RFK Jr.’s MAHA weirdos can’t quit their horse-dewormer fetish
Ready to run it back and kick it old school like it’s 2020? Let’s welcome back our old pal, ivermectin, everybody!
Yeah, if you thought we left horse paste dewormer on the ash heap of history, think again. This time, it’s not being pushed as effective against COVID, which makes sense because conservatives have largely abandoned the belief that COVID was a real threat, warping it instead into being the product of nefarious actions by China. However, it seems conservatives just cannot get enough of the notion that a horse dewormer is the secret fix to all health ills.
So this time, ivermectin is now going to … cure cancer. Here’s President Donald Trump’s pick for director of the National Cancer Institute, Anthony Letai, explaining how he decided to investigate ivermectin for cancer based on, well, vibes: “There are enough reports of it, enough interest in it, that we actually did—ivermectin, in particular—did engage in sort of a better preclinical study of its properties and its ability to kill cancer cells.”
That is quite the ringing endorsement and thoughtful and precise explanation, my guy.
Letai cited no new evidence or research or scientific anything for this brave new world of horse paste exploration, but why would he need to? This isn’t about whether ivermectin actually works. It’s about signalling to weirdo Make America Healthy Again types that the administration is one with them. It’s about signalling to the “I do my own research” crowd that they don’t need to succumb to the tyranny of “doctors” and “scientists” and “experts.”
It’s grim to watch the head of the National Cancer Institute sound as fact-free and deluded as online conservative influencers like one Joe Grinsteiner, who The New York Times called a “gregarious online personality who touts the anti-parasitic drug ivermectin.” How does he tout it, you ask?

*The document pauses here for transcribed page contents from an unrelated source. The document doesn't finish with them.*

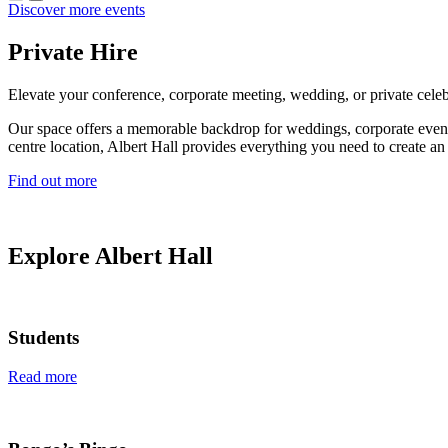
Discover more events
Private Hire
Elevate your conference, corporate meeting, wedding, or private celeb
Our space offers a memorable backdrop for weddings, corporate events, 
centre location, Albert Hall provides everything you need to create an 
Find out more
Explore Albert Hall
Students
Read more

Per the Times, in a Facebook video, Grinsteiner whipped out a tube of vet-grade horse dewormer paste and ate a glob straight out the tube, after which he exclaims“Yum. Actually, that tastes like dead cancer.”
Sigh.

In deciding to dabble in dewormers, Letai is just aligning himself with the head of the National Institutes of Health, Jay Bhattacharya, who has his job thanks to his willingness to overlook actual science in favor of conspiracy theories. Bhattacharya sees NIH as “a central driver of the MAHA agenda” and that “essentially, it’s kind of the research arm of MAHA.”
So, actual science is now in thrall to the faux-science of MAHA, which is why you are going to have to hear all about how an antiparasitic designed to deworm horses is actually a cure-all for everything, but Big Pharma doesn’t want you to know.
And if you were wondering if the other Hot Hot Hit of 2020, hydroxychloroquine, was going to make a comeback this year as well, know that the South Dakota House of Representatives was just forced to consider—and, mercifully, dispose of—a bill that would have immunized doctors for the quackery of prescribing both ivermectin and hydroxychloroquine.
Oh well, it isn’t like the administration is doing any actual cancer research these days, because that stuff is woke BS. Horse paste for everyone!